Bulletin of the American Physical Society
2024 APS March Meeting
Monday–Friday, March 4–8, 2024; Minneapolis & Virtual
Session A50: Progress in Quantum Simulation
8:00 AM–11:00 AM,
Monday, March 4, 2024
Room: 200H
Sponsoring
Unit:
DQI
Chair: Elisa Bäumer, IBM Research Zurich
Abstract: A50.00004 : Towards Quantum Simulation of Confining Gauge Theories at Finite Temperature and Density*
9:00 AM–9:12 AM
Presenter:
I Chi Chen
(Iowa State University)
Authors:
I Chi Chen
(Iowa State University)
Jo~{a}o Getelina
(Ames National Laboratory)
Klee Pollock
(Iowa State University)
Peter P Orth
(Saarland University)
Yong-Xin Yao
(Ames National Laboratory)
Srimoyee Sen
(Iowa State University)
Thomas Iadecola
(Iowa State University)
Numerically simulating strongly coupled gauge theories at finite density is a
longstanding challenge in nuclear and high-energy physics that also has fundamental implications for condensed matter physics. Recently it has been suggested that digital and analog quantum hardware could provide pathways to efficiently simulate such systems. In this work, we adapt numerical tools based on imaginary time evolution, originally developed to simulate strongly correlated condensed matter systems, to study this problem. We do so in the simplest model of a confining gauge theory, namely $mathbb{Z}_2$ gauge theory coupled to spinless fermionic matter in 1+1 dimensions, which can be directly mapped to a local, interacting quantum spin chain. We discuss classical numerical results (from both sparse matrix and matrix product state calculations) on the finite-temperature and -density equation of state, as well as the chiral and confinement phase diagrams. We comment on how the relevant observables can be obtained with a recently proposed quantum algorithm, adaptive variational quantum minimally entangled typical thermal states (AVQMETTS), and when this approach is expected to outperform classical methods. Our work sets the stage for new approaches to study strongly coupled gauge theories on quantum hardware that can be generalized to higher dimensions where classical numerics become severely limited.

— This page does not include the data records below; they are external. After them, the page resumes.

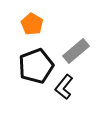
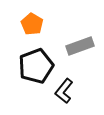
gray rectangle: moved 4 px right, 5 px up; rotated 20 degrees clockwise
black L-shape: moved 4 px down
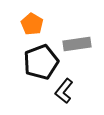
gray rectangle: moved 3 px left, 2 px up; rotated 12 degrees clockwise
black pentagon: moved 5 px right, 4 px up
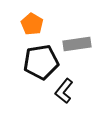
black pentagon: rotated 12 degrees clockwise
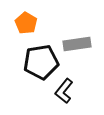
orange pentagon: moved 6 px left, 1 px up
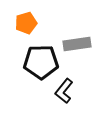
orange pentagon: rotated 25 degrees clockwise
black pentagon: rotated 8 degrees clockwise
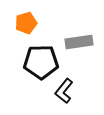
gray rectangle: moved 2 px right, 2 px up
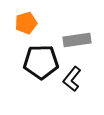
gray rectangle: moved 2 px left, 2 px up
black L-shape: moved 8 px right, 12 px up
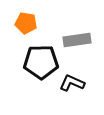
orange pentagon: rotated 25 degrees clockwise
black L-shape: moved 4 px down; rotated 75 degrees clockwise
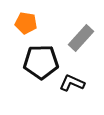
gray rectangle: moved 4 px right, 2 px up; rotated 40 degrees counterclockwise
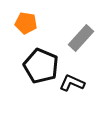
black pentagon: moved 4 px down; rotated 24 degrees clockwise
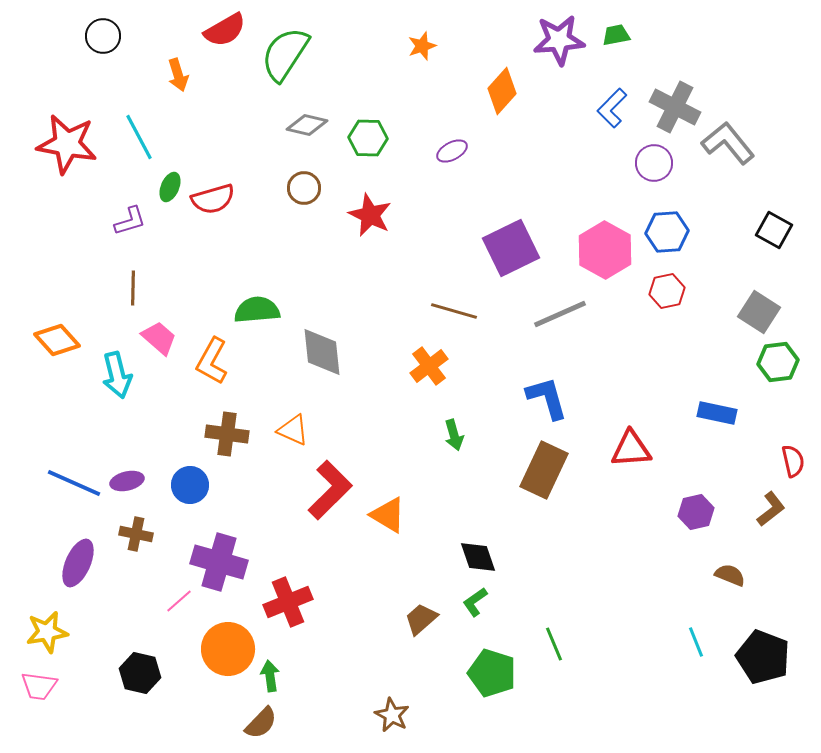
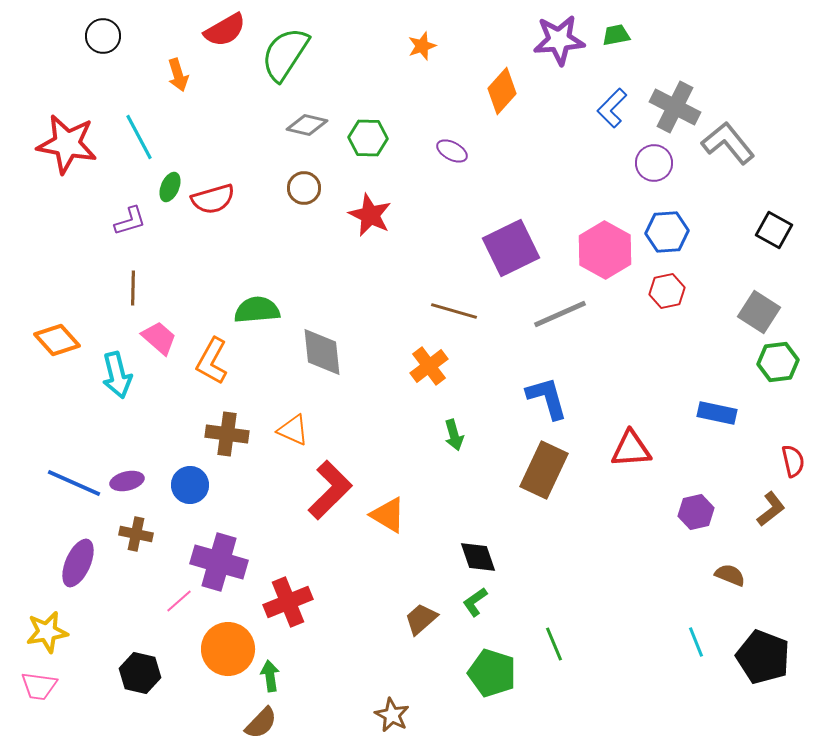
purple ellipse at (452, 151): rotated 56 degrees clockwise
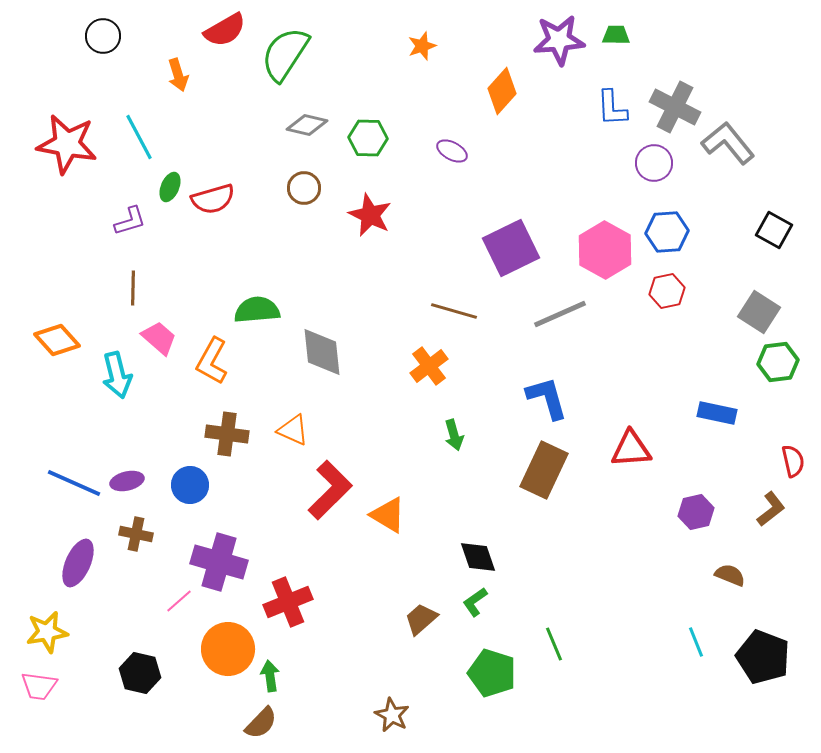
green trapezoid at (616, 35): rotated 12 degrees clockwise
blue L-shape at (612, 108): rotated 48 degrees counterclockwise
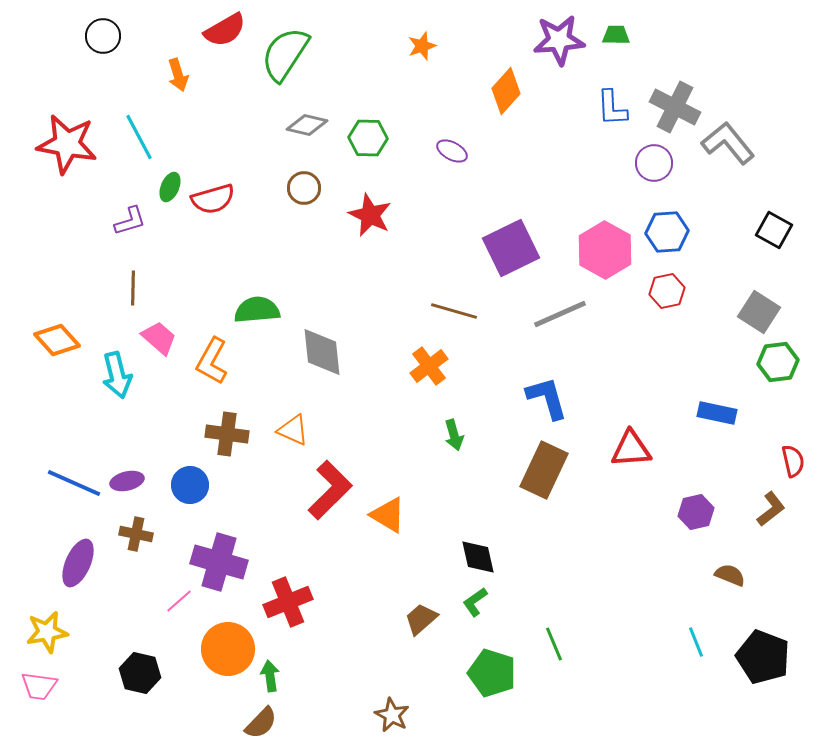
orange diamond at (502, 91): moved 4 px right
black diamond at (478, 557): rotated 6 degrees clockwise
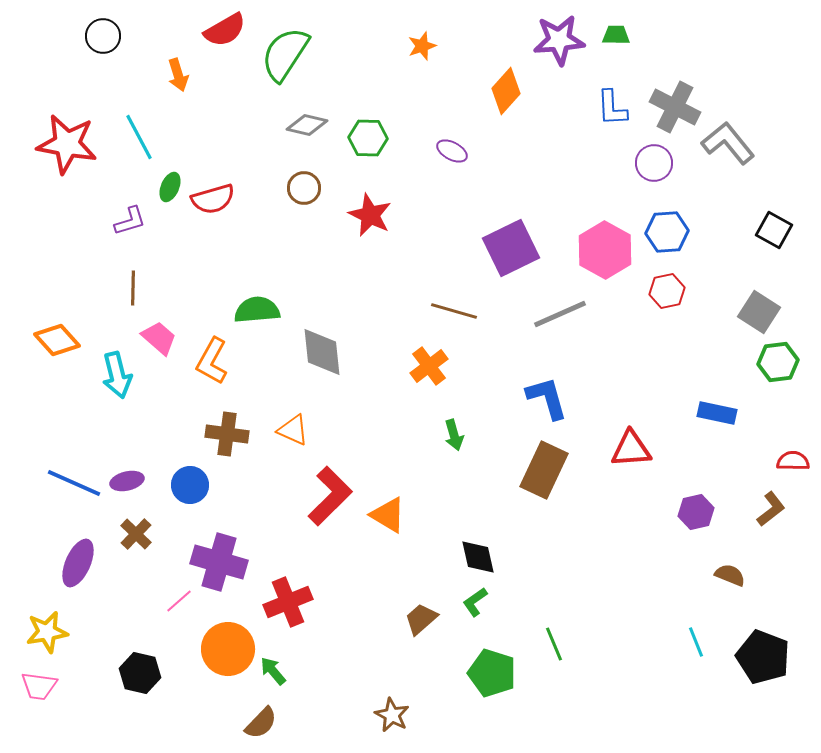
red semicircle at (793, 461): rotated 76 degrees counterclockwise
red L-shape at (330, 490): moved 6 px down
brown cross at (136, 534): rotated 32 degrees clockwise
green arrow at (270, 676): moved 3 px right, 5 px up; rotated 32 degrees counterclockwise
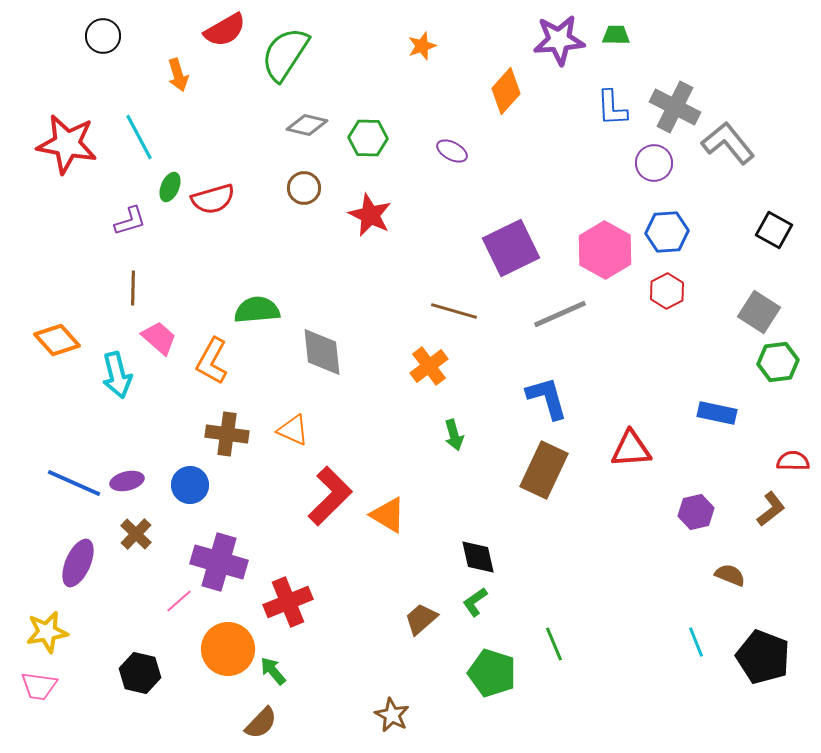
red hexagon at (667, 291): rotated 16 degrees counterclockwise
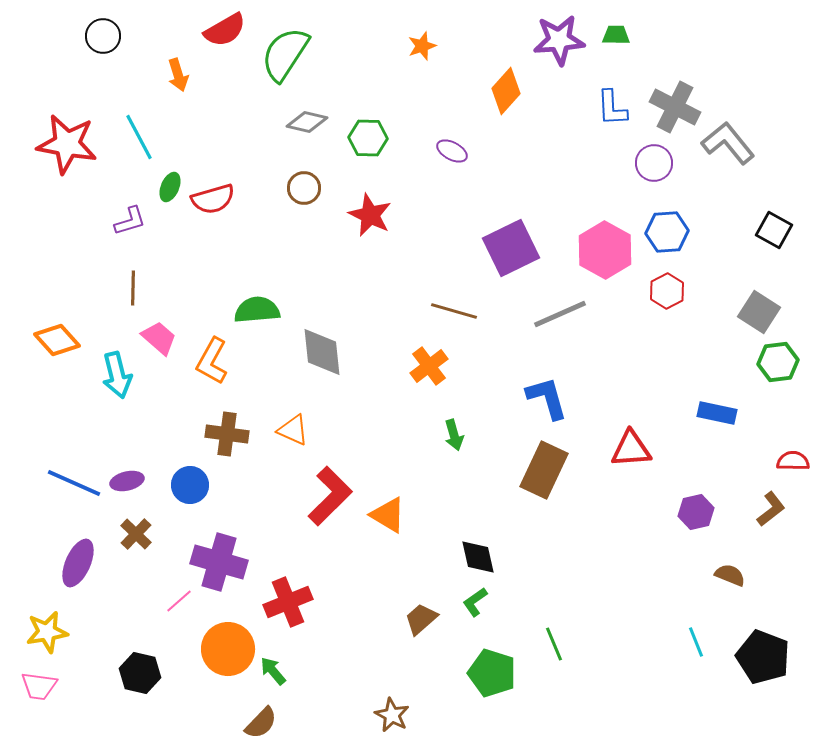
gray diamond at (307, 125): moved 3 px up
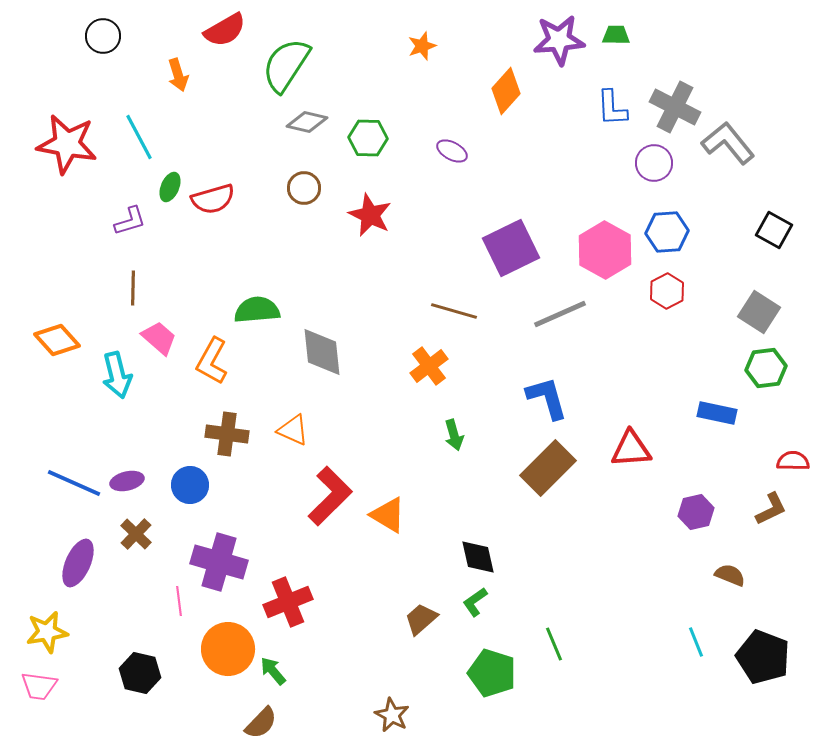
green semicircle at (285, 54): moved 1 px right, 11 px down
green hexagon at (778, 362): moved 12 px left, 6 px down
brown rectangle at (544, 470): moved 4 px right, 2 px up; rotated 20 degrees clockwise
brown L-shape at (771, 509): rotated 12 degrees clockwise
pink line at (179, 601): rotated 56 degrees counterclockwise
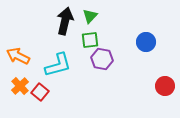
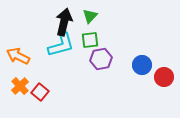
black arrow: moved 1 px left, 1 px down
blue circle: moved 4 px left, 23 px down
purple hexagon: moved 1 px left; rotated 20 degrees counterclockwise
cyan L-shape: moved 3 px right, 20 px up
red circle: moved 1 px left, 9 px up
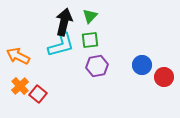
purple hexagon: moved 4 px left, 7 px down
red square: moved 2 px left, 2 px down
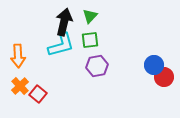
orange arrow: rotated 120 degrees counterclockwise
blue circle: moved 12 px right
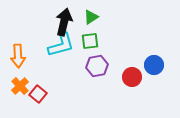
green triangle: moved 1 px right, 1 px down; rotated 14 degrees clockwise
green square: moved 1 px down
red circle: moved 32 px left
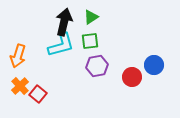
orange arrow: rotated 20 degrees clockwise
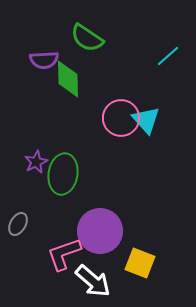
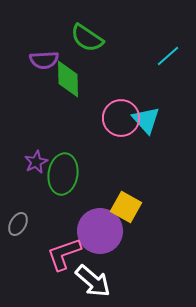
yellow square: moved 14 px left, 56 px up; rotated 8 degrees clockwise
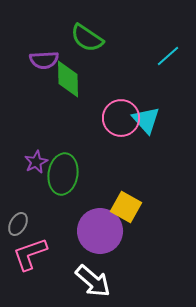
pink L-shape: moved 34 px left
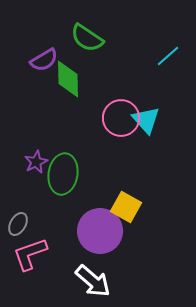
purple semicircle: rotated 28 degrees counterclockwise
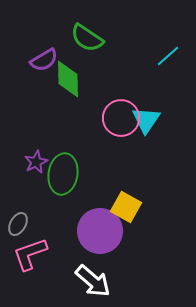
cyan triangle: rotated 16 degrees clockwise
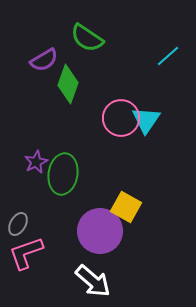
green diamond: moved 5 px down; rotated 21 degrees clockwise
pink L-shape: moved 4 px left, 1 px up
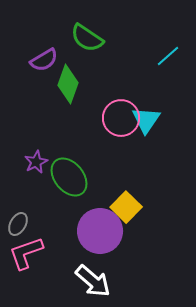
green ellipse: moved 6 px right, 3 px down; rotated 48 degrees counterclockwise
yellow square: rotated 16 degrees clockwise
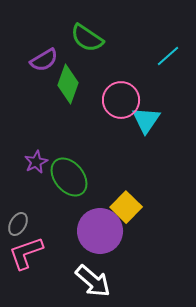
pink circle: moved 18 px up
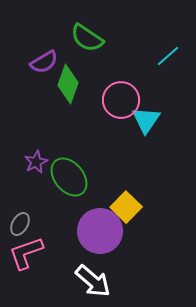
purple semicircle: moved 2 px down
gray ellipse: moved 2 px right
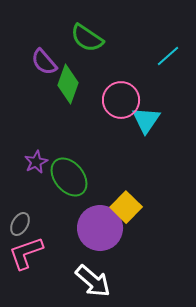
purple semicircle: rotated 80 degrees clockwise
purple circle: moved 3 px up
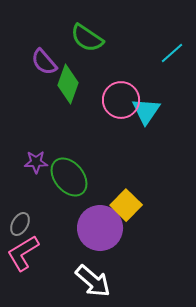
cyan line: moved 4 px right, 3 px up
cyan triangle: moved 9 px up
purple star: rotated 25 degrees clockwise
yellow square: moved 2 px up
pink L-shape: moved 3 px left; rotated 12 degrees counterclockwise
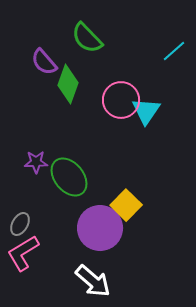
green semicircle: rotated 12 degrees clockwise
cyan line: moved 2 px right, 2 px up
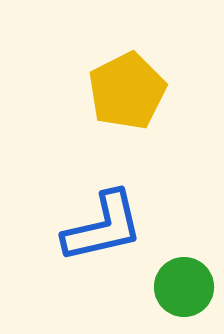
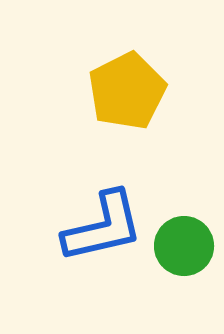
green circle: moved 41 px up
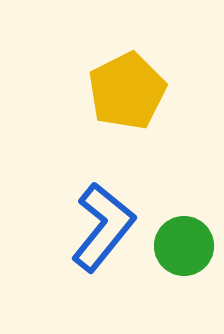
blue L-shape: rotated 38 degrees counterclockwise
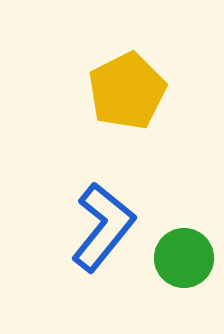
green circle: moved 12 px down
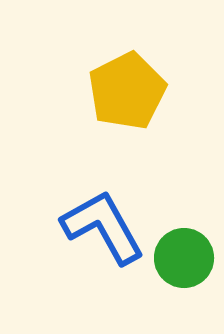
blue L-shape: rotated 68 degrees counterclockwise
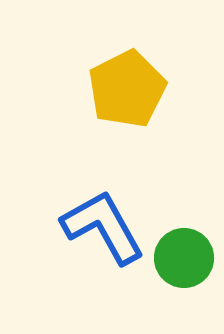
yellow pentagon: moved 2 px up
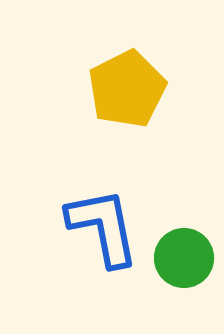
blue L-shape: rotated 18 degrees clockwise
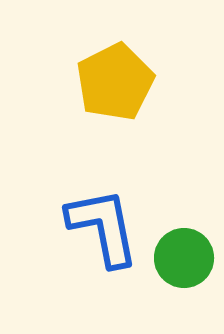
yellow pentagon: moved 12 px left, 7 px up
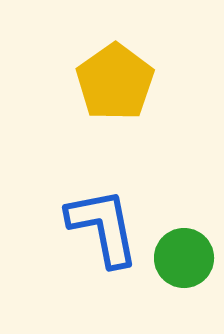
yellow pentagon: rotated 8 degrees counterclockwise
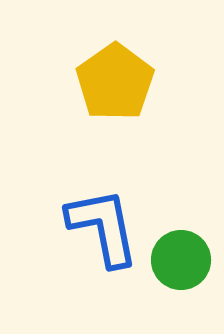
green circle: moved 3 px left, 2 px down
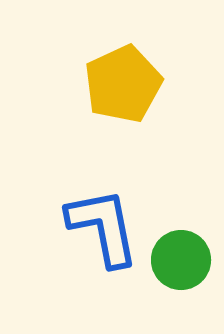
yellow pentagon: moved 8 px right, 2 px down; rotated 10 degrees clockwise
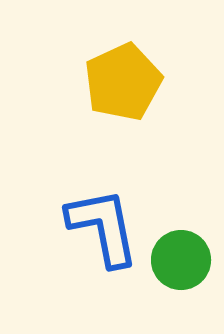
yellow pentagon: moved 2 px up
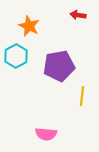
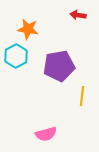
orange star: moved 1 px left, 3 px down; rotated 15 degrees counterclockwise
pink semicircle: rotated 20 degrees counterclockwise
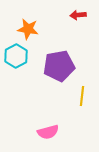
red arrow: rotated 14 degrees counterclockwise
pink semicircle: moved 2 px right, 2 px up
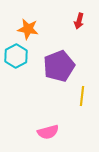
red arrow: moved 1 px right, 6 px down; rotated 70 degrees counterclockwise
purple pentagon: rotated 12 degrees counterclockwise
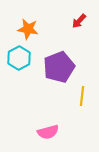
red arrow: rotated 28 degrees clockwise
cyan hexagon: moved 3 px right, 2 px down
purple pentagon: moved 1 px down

*Research by I.-C. C., J. G., Y. Y., and T. I. was supported by the U.S. Department of Energy (DOE), Office of Science, Basic Energy Sciences, Materials Science and Engineering Division, including a grant of computer time at the National Energy Research Scientific Computing Center (NERSC) in Berkeley, California. Research by I.-C. C., J. G., Y. Y., and T. I. was performed at the Ames National Laboratory, which is operated for the U.S. DOE by Iowa State University under Contract No. DE-AC02-07CH11358. Research by K. P. was supported by the National Science Foundation under Grant No. DMR-2143635.